19. Tierra Whack, World Wide Whack
Replay the Rap? Pop? R&B? trifecta of EPs and you’ll hear a talent immensely comfortable with both her unbothered gift for shaping a quick, meaningful tune out of anything (“Heaven has all my favorite people / I wanna go there / And do a show there”) and an acceptance that like so many talents, her masterpiece Whack World was a one-time flash of lightning and planets (and post-Lemonade video budgets) and the dizzying imaginational bliss of hitting drinking age. For an encore, she spent most of her 20s enjoying instead of killing herself to capitalize on the uncommercial prospects of a word-of-mouth 15-songs-in-15-minutes novelty and a fluke Grammy nom for a video where the hook is that she’s literally singing mumbo jumbo. Except now TikTok’s reoriented the charts to favor one-hit-per-minute and it can be alarming how often she does ponder killing herself, in song at least. Yet she doesn’t feel the need to fix anything that ain’t broken, including the half-recycled title, and if anyone’s earned the right to build a shtick it’s this one-of-a-kind. Not one moment will shut down your day like Whack World and not one moment needs to.

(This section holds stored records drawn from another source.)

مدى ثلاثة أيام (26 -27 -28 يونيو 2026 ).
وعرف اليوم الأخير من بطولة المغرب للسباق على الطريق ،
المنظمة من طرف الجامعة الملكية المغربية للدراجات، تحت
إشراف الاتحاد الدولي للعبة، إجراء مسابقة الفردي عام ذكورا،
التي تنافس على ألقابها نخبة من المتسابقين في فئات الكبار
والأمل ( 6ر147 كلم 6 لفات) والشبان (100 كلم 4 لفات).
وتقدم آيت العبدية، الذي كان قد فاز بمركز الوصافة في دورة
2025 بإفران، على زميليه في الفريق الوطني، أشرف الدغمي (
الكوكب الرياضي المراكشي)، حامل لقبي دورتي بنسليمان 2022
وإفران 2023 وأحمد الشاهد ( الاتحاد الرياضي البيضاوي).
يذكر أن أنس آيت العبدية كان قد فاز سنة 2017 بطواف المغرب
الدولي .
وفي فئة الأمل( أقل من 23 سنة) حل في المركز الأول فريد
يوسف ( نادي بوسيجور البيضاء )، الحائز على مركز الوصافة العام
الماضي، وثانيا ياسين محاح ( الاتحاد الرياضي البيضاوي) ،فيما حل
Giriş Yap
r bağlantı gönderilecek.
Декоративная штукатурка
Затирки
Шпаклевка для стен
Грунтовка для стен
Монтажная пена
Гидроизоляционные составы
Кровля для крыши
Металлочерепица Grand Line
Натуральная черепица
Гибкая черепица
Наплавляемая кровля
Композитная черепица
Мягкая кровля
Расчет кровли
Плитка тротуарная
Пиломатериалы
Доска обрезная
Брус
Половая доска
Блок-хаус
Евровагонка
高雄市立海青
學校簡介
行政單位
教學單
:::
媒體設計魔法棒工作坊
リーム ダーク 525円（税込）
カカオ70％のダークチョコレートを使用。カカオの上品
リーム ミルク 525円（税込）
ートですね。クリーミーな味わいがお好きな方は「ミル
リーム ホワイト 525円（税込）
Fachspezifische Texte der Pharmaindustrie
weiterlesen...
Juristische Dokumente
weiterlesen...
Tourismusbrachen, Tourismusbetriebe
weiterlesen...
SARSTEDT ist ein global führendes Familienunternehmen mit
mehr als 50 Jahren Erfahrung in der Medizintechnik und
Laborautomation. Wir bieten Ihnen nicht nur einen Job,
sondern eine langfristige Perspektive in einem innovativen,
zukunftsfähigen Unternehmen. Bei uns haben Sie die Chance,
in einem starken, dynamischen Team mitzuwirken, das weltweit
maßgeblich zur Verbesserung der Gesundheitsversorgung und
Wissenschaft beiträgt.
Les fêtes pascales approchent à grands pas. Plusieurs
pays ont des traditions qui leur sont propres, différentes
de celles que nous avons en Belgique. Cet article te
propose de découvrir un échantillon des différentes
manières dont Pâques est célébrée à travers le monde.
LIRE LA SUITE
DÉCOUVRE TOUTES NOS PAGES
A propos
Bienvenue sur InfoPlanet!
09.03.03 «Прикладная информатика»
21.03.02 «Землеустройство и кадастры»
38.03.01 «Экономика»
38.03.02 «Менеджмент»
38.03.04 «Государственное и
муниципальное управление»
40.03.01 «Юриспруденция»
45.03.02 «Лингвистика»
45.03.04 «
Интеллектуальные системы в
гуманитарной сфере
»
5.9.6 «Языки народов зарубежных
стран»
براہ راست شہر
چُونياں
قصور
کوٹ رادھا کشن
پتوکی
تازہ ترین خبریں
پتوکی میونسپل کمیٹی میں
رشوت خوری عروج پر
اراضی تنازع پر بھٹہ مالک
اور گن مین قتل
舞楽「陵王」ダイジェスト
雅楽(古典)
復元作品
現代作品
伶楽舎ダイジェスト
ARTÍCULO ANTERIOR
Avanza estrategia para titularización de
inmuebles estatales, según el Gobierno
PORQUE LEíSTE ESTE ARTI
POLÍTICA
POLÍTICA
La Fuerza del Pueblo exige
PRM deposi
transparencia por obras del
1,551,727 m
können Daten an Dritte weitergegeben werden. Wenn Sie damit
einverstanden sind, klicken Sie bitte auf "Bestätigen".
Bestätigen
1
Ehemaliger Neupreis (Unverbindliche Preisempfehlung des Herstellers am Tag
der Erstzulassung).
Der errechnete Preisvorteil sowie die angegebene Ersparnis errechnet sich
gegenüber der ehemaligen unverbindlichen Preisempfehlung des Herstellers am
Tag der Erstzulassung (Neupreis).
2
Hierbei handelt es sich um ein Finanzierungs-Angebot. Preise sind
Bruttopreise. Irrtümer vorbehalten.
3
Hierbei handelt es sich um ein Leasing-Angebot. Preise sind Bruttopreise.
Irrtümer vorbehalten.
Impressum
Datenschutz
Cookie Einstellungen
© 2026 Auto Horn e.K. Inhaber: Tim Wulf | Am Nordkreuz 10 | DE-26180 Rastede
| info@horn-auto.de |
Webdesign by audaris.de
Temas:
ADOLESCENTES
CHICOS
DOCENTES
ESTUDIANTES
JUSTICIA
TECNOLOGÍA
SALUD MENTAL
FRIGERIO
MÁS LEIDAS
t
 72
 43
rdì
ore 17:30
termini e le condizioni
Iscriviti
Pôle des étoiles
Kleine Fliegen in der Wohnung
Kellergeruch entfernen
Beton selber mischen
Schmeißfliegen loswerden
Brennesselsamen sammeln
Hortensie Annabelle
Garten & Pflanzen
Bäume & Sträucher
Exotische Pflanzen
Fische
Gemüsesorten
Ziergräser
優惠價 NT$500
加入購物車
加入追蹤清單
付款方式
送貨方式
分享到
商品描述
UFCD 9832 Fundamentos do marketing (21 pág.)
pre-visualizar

18. Kim Gordon, The Collective
Speaking of cool racket, you can play tennis with this once you remove it from the freezer. Industrial noise is, on the evidence of this legend’s solo career, all she’s ever aspired to (re: “I Don’t Miss My Mind”), flattening the possibilities of their most well-known body of work into even more complex intonations without sounding like she’s ever broken a sweat. Crudely sampled hair dryers, orchestra hits, and other sheets of pixelated grayscale scrape against 808s, and like Metal Box you can squint and hear hooks or close your eyes and see God. But the strain of trying to hear the music obfuscated by the noise doesn’t always yield results, even when it’s Auto-Tuned. After swallowing the drab second half you may wish for some color: A guitar freakout, some thumb piano. When Gordon starts chanting “return policy” and “gift receipt” on one of the diss tracks that’s always been the star of my favorite band’s secret specialty, the overall effect can come across like a Soul Coughing whose keyboardist’s only available sampling options are the complete works of Einstürzende Neubauten. Statement of intent: “Don’t make me whole.”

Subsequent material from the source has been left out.